The resistance's shift from limited military action against the Israeli security fence to a full-scale incursion and actual control over villages and towns surrounding the Strip on this wide scale completely flips the deterrence equation in the region. The dramatic collapse of the Israeli deterrence system indicates a deep flaw in its structure. Although it is a system with a global reputation, it—at least as it currently appears—was not as strong as Israel had propagated. This opens the door wide to questions about the entire structure of the Israeli military and security project. Even a casual observer cannot help but wonder if Israel is truly the power portrayed by global media.

Merely posing this question is, in itself, an existential danger for Israel. The Israeli deterrence system is fundamentally based on the media image that Israel has worked for seventy-five years to build and maintain. This is the key upon which the idea of normalization agreements with Israel was based, under the assumption that Israel is a fait accompli and a major power that some political regimes try to ally with for self-protection. If this mythical image of Israel is so simply stripped away, then normalization agreements with it, whether current or future, lose their justification.

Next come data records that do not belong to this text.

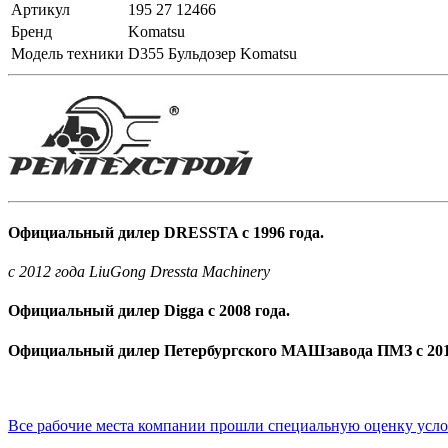
Артикул
195 27 12466
Бренд
Komatsu
Модель техники
D355 Бульдозер Komatsu
Официальный дилер DRESSTA с 1996 года.
c 2012 года LiuGong Dressta Machinery
Официальный дилер Digga с 2008 года.
Официальный дилер Петербургского МАШзавода ПМЗ с 201
Все рабочие места компании прошли специальную оценку усл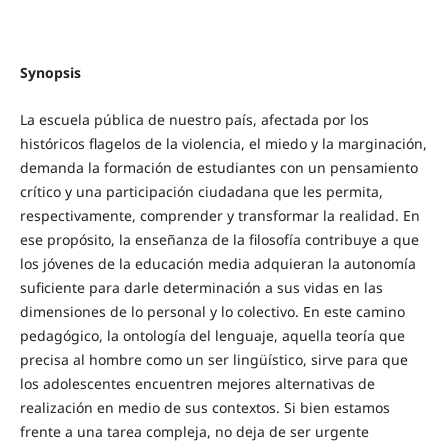
Synopsis
La escuela pública de nuestro país, afectada por los
históricos flagelos de la violencia, el miedo y la marginación,
demanda la formación de estudiantes con un pensamiento
crítico y una participación ciudadana que les permita,
respectivamente, comprender y transformar la realidad. En
ese propósito, la enseñanza de la filosofía contribuye a que
los jóvenes de la educación media adquieran la autonomía
suficiente para darle determinación a sus vidas en las
dimensiones de lo personal y lo colectivo. En este camino
pedagógico, la ontología del lenguaje, aquella teoría que
precisa al hombre como un ser lingüístico, sirve para que
los adolescentes encuentren mejores alternativas de
realización en medio de sus contextos. Si bien estamos
frente a una tarea compleja, no deja de ser urgente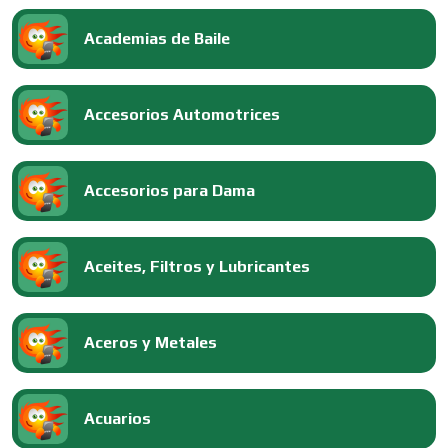
Academias de Baile
Accesorios Automotrices
Accesorios para Dama
Aceites, Filtros y Lubricantes
Aceros y Metales
Acuarios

Furthermore, launching a strategic military operation of this size and form is bound to have significant expected effects in the near and medium term. It is expected that the Palestinian resistance's objectives from this operation are no less than obliging Israel to stop the attacks on the blessed Al-Aqsa Mosque, considering what happened there as the direct trigger for the events just before the incursion began.

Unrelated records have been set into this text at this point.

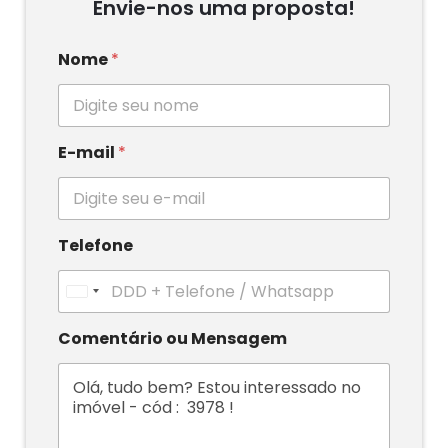
Envie-nos uma proposta!
Nome
*
E-mail
*
Telefone
U
n
i
Comentário ou Mensagem
t
e
d
S
t
a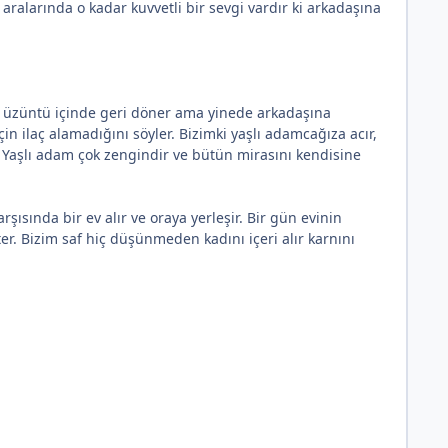
 aralarında o kadar kuvvetli bir sevgi vardır ki arkadaşına
 ve üzüntü içinde geri döner ama yinede arkadaşına
in ilaç alamadığını söyler. Bizimki yaşlı adamcağıza acır,
r. Yaşlı adam çok zengindir ve bütün mirasını kendisine
şısında bir ev alır ve oraya yerleşir. Bir gün evinin
ter. Bizim saf hiç düşünmeden kadını içeri alır karnını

Logically, the capture of a large number of live Israeli prisoners by the resistance will undoubtedly be used to secure the release of Palestinian prisoners in potential deals that are completely different from previous ones. This explains the resistance's keenness to continuously publish photos of the prisoners alive at this stage, to prevent Israel from ignoring them as it has done with prisoners held by the resistance for years. Additionally, this operation is considered a golden opportunity to force Israel to lift the siege on Gaza, for fear of Israel being compelled to enter an open war it cannot bear.

Israel does not have many options in facing this operation. The opportunities for it to deal with the results of this surprise diminish with the passage of more time. The consensus is that the idea of Israeli deterrence, which shattered on Saturday morning, cannot be fully restored after this humiliating defeat. Israel has never before dealt with this level of danger, which it cannot label as external because it is in the heart of the '48 territories, not outside the borders. Moreover, the possibility of the confrontation expanding to encompass the Palestinian territories and perhaps some border fronts remains likely, as psychological pressure in Jerusalem—Israel's weakest point—and the West Bank reaches its peak, in addition to the harbingers of military clashes with the occupation in the West Bank. This could lead to open street warfare in West Bank areas. If this happens and expands, it will paralyze Israel's ability to deal with the event due to the widening scope of the confrontation.

The conclusion we reach under these circumstances is that the entire Israeli project is now at stake. I do not think Israel can easily find a way out. Regardless of the final outcome of this operation, the first victims will undoubtedly be three names: Netanyahu, Ben-Gvir, and Smotrich.